### Page images and extracted text
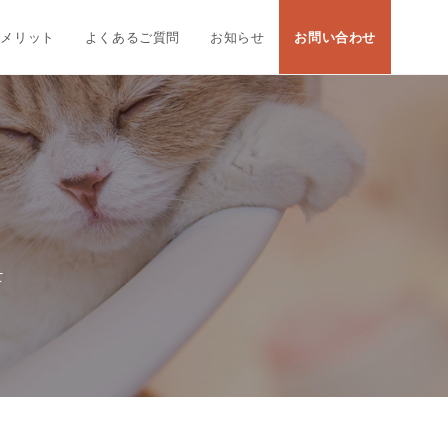
大メリット
よくあるご質問
お知らせ
お問い合わせ
て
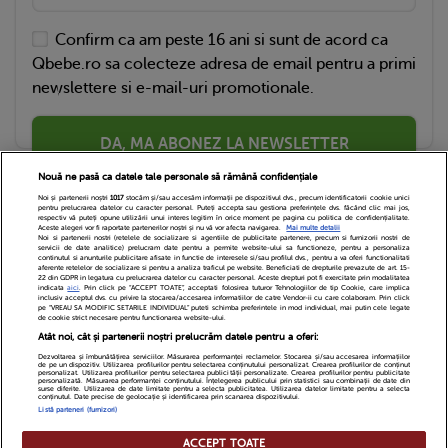
Confirm ca am peste 16 ani si sunt de acord ca
Qbebe.ro sa colecteze adresa de email pentru a primi
newslettere si e-mail-uri promotionale.
DA, MA ABONEZ LA NEWSLETTER
Nouă ne pasă ca datele tale personale să rămână confidențiale
Noi și partenerii noștri
1017
stocăm și/sau accesăm informații pe dispozitivul dvs., precum identificatorii cookie unici
pentru prelucrarea datelor cu caracter personal. Puteți accepta sau gestiona preferințele dvs. făcând clic mai jos,
respectiv vă puteți opune utilizării unui interes legitim în orice moment pe pagina cu politica de confidențialitate.
Aceste alegeri vor fi raportate partenerilor noștri și nu vă vor afecta navigarea.
Mai multe detalii
Noi si partenerii nostri (retelele de socializare si agentiile de publicitate partenere, precum si furnizorii nostri de
servicii de date analitice) prelucram date pentru a permite website-ului sa functioneze, pentru a personaliza
continutul si anunturile publicitare afisate in functie de interesele si/sau profilul dvs., pentru a va oferi functionalitati
aferente retelelor de socializare si pentru a analiza traficul pe website. Beneficiati de drepturile prevazute de art. 15-
22 din GDPR in legatura cu prelucrarea datelor cu caracter personal. Aceste drepturi pot fi exercitate prin modalitatea
indicata
aici
. Prin click pe “ACCEPT TOATE”, acceptati folosirea tuturor Tehnologiilor de tip Cookie, care implica
inclusiv acceptul dvs. cu privire la stocarea/accesarea informatiilor de catre Vendor-ii cu care colaboram. Prin click
Echipa Editoriala
Newsletter
Contact
pe “VREAU SA MODIFIC SETARILE INDIVIDUAL” puteti schimba preferintele in mod individual, mai putin cele legate
de cookie strict necesare pentru functionarea website-ului.
Atât noi, cât și partenerii noștri prelucrăm datele pentru a oferi:
Cariere
Cookies
Politica de confidentialitate
Dezvoltarea și îmbunătățirea serviciilor. Măsurarea performanței reclamelor. Stocarea și/sau accesarea informațiilor
de pe un dispozitiv. Utilizarea profilurilor pentru selectarea conținutului personalizat. Crearea profilurilor de conținut
DivaHair Cosmetics
Despre noi
personalizat. Utilizarea profilurilor pentru selectarea publicității personalizate. Crearea profilurilor pentru publicitate
personalizată. Măsurarea performanței conținutului. Înțelegerea publicului prin statistici sau combinații de date din
surse diferite. Utilizarea de date limitate pentru a selecta publicitatea. Utilizarea datelor limitate pentru a selecta
conținutul. Date precise de geolocație și identificarea prin scanarea dispozitivului.
Termeni si conditii
Setari Cookies
Listă parteneri (furnizori)
ACCEPT TOATE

### Work order
Only the lines above from the line containing "Qbebe.ro sa colecteze" through the line containing "stocăm și/sau accesăm" should be retyped, exactly and with both ends included.

### Result for this task
Qbebe.ro sa colecteze adresa de email pentru a primi
newslettere si e-mail-uri promotionale.
DA, MA ABONEZ LA NEWSLETTER
Nouă ne pasă ca datele tale personale să rămână confidențiale
Noi și partenerii noștri
1017
stocăm și/sau accesăm informații pe dispozitivul dvs., precum identificatorii cookie unici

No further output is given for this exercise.